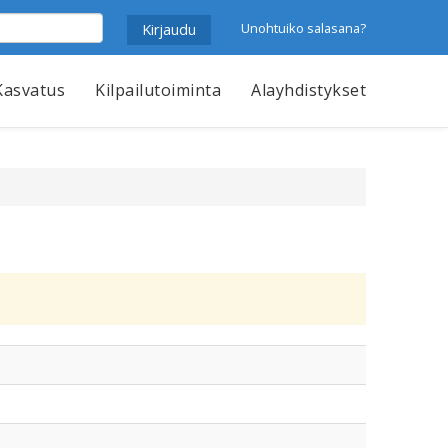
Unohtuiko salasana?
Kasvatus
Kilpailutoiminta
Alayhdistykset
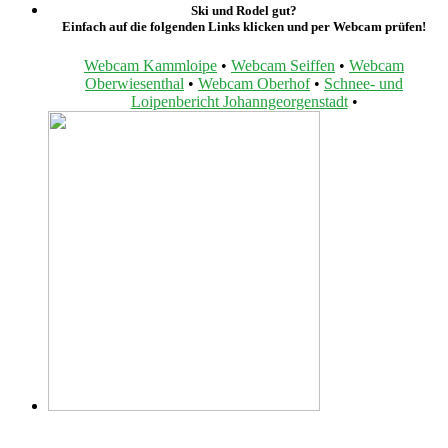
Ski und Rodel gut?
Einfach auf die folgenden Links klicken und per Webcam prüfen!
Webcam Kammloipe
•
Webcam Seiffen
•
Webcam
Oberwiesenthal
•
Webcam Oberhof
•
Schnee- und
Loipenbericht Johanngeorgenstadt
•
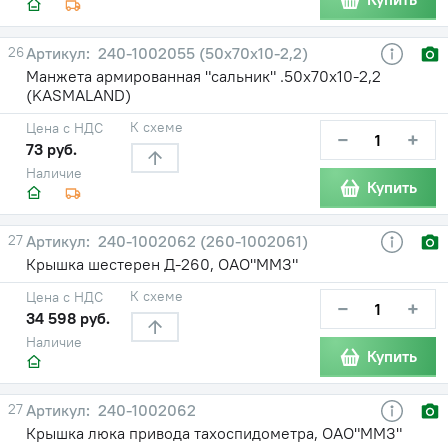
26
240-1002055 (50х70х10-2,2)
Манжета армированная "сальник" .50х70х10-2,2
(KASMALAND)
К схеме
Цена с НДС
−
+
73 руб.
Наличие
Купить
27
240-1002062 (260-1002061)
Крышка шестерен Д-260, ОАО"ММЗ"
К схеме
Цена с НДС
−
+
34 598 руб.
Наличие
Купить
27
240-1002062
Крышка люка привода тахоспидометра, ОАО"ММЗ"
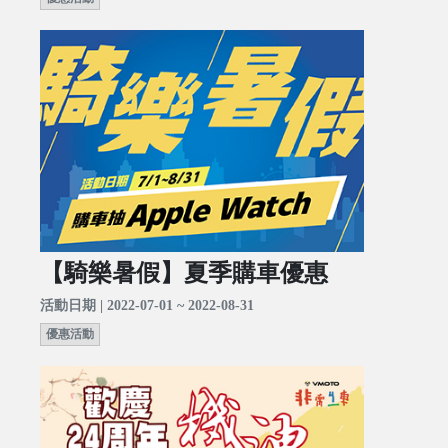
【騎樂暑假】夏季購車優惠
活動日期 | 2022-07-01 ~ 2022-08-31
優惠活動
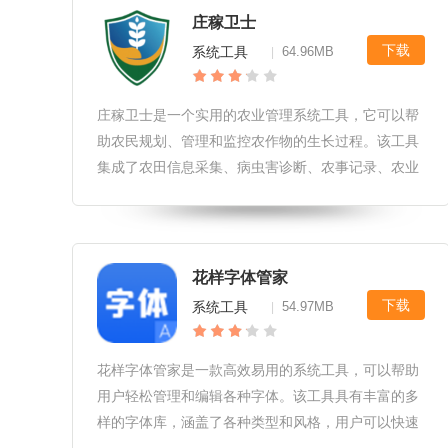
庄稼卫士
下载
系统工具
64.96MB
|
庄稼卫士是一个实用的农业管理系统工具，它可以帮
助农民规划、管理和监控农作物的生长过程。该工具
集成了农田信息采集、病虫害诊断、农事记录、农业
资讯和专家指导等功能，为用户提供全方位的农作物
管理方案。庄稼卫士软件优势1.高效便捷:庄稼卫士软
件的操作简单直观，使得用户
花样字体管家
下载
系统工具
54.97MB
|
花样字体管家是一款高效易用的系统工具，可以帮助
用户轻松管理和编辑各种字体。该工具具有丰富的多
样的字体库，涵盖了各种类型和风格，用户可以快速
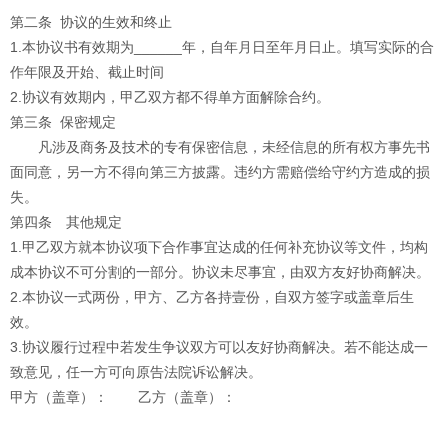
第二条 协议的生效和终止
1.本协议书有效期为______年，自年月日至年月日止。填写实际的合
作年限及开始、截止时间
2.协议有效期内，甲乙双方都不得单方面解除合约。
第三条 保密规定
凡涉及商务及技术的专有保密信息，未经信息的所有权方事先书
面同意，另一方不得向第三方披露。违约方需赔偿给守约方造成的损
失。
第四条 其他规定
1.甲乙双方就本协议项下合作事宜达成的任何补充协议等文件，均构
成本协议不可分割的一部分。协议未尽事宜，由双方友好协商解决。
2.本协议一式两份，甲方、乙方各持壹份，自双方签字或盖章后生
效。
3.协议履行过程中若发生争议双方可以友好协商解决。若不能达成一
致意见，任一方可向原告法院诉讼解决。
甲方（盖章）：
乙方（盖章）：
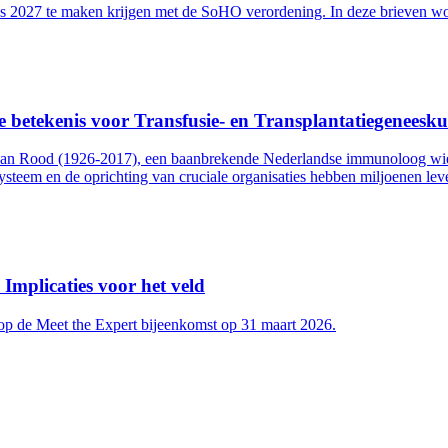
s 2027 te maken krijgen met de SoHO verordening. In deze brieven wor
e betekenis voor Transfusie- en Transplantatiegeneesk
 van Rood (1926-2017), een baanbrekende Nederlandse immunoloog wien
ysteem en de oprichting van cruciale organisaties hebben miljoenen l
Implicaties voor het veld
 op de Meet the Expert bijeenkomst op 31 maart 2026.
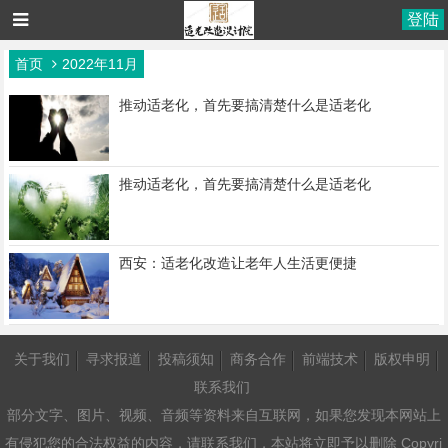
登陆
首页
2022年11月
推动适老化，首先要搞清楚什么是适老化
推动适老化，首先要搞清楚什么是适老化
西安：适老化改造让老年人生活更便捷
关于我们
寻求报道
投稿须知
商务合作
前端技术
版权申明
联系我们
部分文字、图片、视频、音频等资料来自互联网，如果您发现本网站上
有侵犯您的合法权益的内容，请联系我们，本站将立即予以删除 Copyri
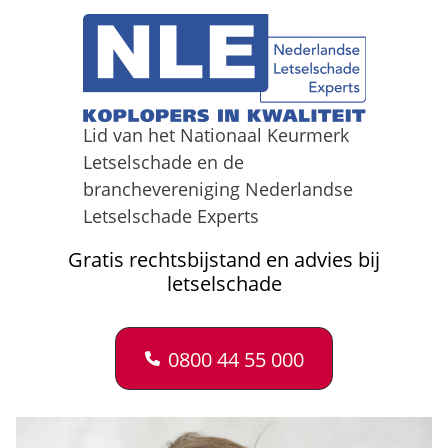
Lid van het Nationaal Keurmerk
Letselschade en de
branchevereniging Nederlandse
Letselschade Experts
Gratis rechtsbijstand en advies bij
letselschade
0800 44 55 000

────────────────────────────────────────

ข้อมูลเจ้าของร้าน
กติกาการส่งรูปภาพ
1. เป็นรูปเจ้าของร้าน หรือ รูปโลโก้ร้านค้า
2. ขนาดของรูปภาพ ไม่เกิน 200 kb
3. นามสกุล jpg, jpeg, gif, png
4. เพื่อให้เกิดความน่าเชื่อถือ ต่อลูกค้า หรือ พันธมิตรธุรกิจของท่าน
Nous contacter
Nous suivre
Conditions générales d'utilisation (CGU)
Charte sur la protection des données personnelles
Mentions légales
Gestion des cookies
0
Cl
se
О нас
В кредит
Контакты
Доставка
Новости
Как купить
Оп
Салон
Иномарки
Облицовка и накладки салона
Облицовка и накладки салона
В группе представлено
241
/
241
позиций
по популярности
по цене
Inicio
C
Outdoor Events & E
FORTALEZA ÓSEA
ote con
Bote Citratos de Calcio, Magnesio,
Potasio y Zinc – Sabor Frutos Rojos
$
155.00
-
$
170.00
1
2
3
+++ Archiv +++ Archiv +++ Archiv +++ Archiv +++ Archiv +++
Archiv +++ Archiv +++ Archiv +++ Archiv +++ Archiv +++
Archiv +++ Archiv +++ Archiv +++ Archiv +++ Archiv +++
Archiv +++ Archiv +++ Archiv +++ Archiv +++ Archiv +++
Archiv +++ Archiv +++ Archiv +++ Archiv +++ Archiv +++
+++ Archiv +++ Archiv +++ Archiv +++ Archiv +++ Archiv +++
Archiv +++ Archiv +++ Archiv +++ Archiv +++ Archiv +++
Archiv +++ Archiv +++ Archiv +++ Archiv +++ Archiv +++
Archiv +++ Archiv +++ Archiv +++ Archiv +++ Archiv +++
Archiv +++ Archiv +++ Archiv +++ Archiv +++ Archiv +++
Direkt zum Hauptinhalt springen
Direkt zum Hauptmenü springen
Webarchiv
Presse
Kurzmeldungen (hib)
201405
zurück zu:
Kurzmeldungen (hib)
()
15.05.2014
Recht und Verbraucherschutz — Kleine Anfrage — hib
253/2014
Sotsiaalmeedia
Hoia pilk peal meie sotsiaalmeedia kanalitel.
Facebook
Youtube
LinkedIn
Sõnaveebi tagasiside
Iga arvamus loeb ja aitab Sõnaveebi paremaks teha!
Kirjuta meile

────────────────────────────────────────

Quote the data above exactly from the line with "花样字体管家是一款高效易用的系统工具，可以帮助" to the line with "0800 44 55 000", both ends counted, and nothing else. Pictures don't go in.

§ Exercise answer
花样字体管家是一款高效易用的系统工具，可以帮助
用户轻松管理和编辑各种字体。该工具具有丰富的多
样的字体库，涵盖了各种类型和风格，用户可以快速
第二条 协议的生效和终止
1.本协议书有效期为______年，自年月日至年月日止。填写实际的合
作年限及开始、截止时间
2.协议有效期内，甲乙双方都不得单方面解除合约。
第三条 保密规定
凡涉及商务及技术的专有保密信息，未经信息的所有权方事先书
面同意，另一方不得向第三方披露。违约方需赔偿给守约方造成的损
失。
第四条 其他规定
1.甲乙双方就本协议项下合作事宜达成的任何补充协议等文件，均构
成本协议不可分割的一部分。协议未尽事宜，由双方友好协商解决。
2.本协议一式两份，甲方、乙方各持壹份，自双方签字或盖章后生
效。
3.协议履行过程中若发生争议双方可以友好协商解决。若不能达成一
致意见，任一方可向原告法院诉讼解决。
甲方（盖章）：
乙方（盖章）：
s 2027 te maken krijgen met de SoHO verordening. In deze brieven wor
e betekenis voor Transfusie- en Transplantatiegeneesk
 van Rood (1926-2017), een baanbrekende Nederlandse immunoloog wien
ysteem en de oprichting van cruciale organisaties hebben miljoenen l
Implicaties voor het veld
 op de Meet the Expert bijeenkomst op 31 maart 2026.
登陆
首页
2022年11月
推动适老化，首先要搞清楚什么是适老化
推动适老化，首先要搞清楚什么是适老化
西安：适老化改造让老年人生活更便捷
关于我们
寻求报道
投稿须知
商务合作
前端技术
版权申明
联系我们
部分文字、图片、视频、音频等资料来自互联网，如果您发现本网站上
有侵犯您的合法权益的内容，请联系我们，本站将立即予以删除 Copyri
Lid van het Nationaal Keurmerk
Letselschade en de
branchevereniging Nederlandse
Letselschade Experts
Gratis rechtsbijstand en advies bij
letselschade
0800 44 55 000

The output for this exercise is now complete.